Saved data entries
***

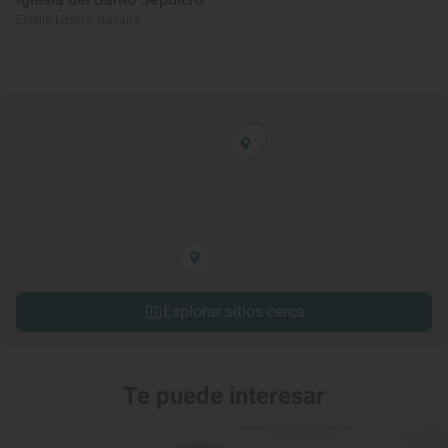
Estella-Lizarra, Navarra
Explorar sitios cerca
Te puede interesar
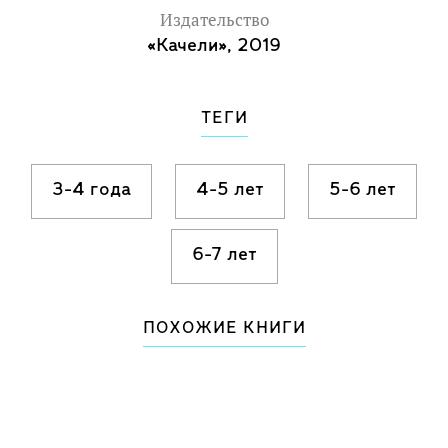
Издательство
«Качели», 2019
ТЕГИ
3-4 года
4-5 лет
5-6 лет
6-7 лет
ПОХОЖИЕ КНИГИ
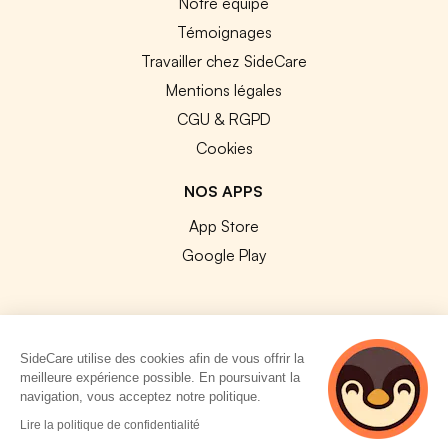
Notre équipe
Témoignages
Travailler chez SideCare
Mentions légales
CGU & RGPD
Cookies
NOS APPS
App Store
Google Play
SideCare utilise des cookies afin de vous offrir la
© 2026 SideCare. Tous droits réservés.
meilleure expérience possible. En poursuivant la
navigation, vous acceptez notre politique.
Lire la politique de confidentialité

***

» **DIRECTIONS**
Type the entries again verbatim. Any pictures should be skipped.

» **EXERCISE SOLUTION**
Estella-Lizarra, Navarra
Explorar sitios cerca
Te puede interesar
Издательство
«Качели», 2019
ТЕГИ
3-4 года
4-5 лет
5-6 лет
6-7 лет
ПОХОЖИЕ КНИГИ
Notre équipe
Témoignages
Travailler chez SideCare
Mentions légales
CGU & RGPD
Cookies
NOS APPS
App Store
Google Play
SideCare utilise des cookies afin de vous offrir la
© 2026 SideCare. Tous droits réservés.
meilleure expérience possible. En poursuivant la
navigation, vous acceptez notre politique.
Lire la politique de confidentialité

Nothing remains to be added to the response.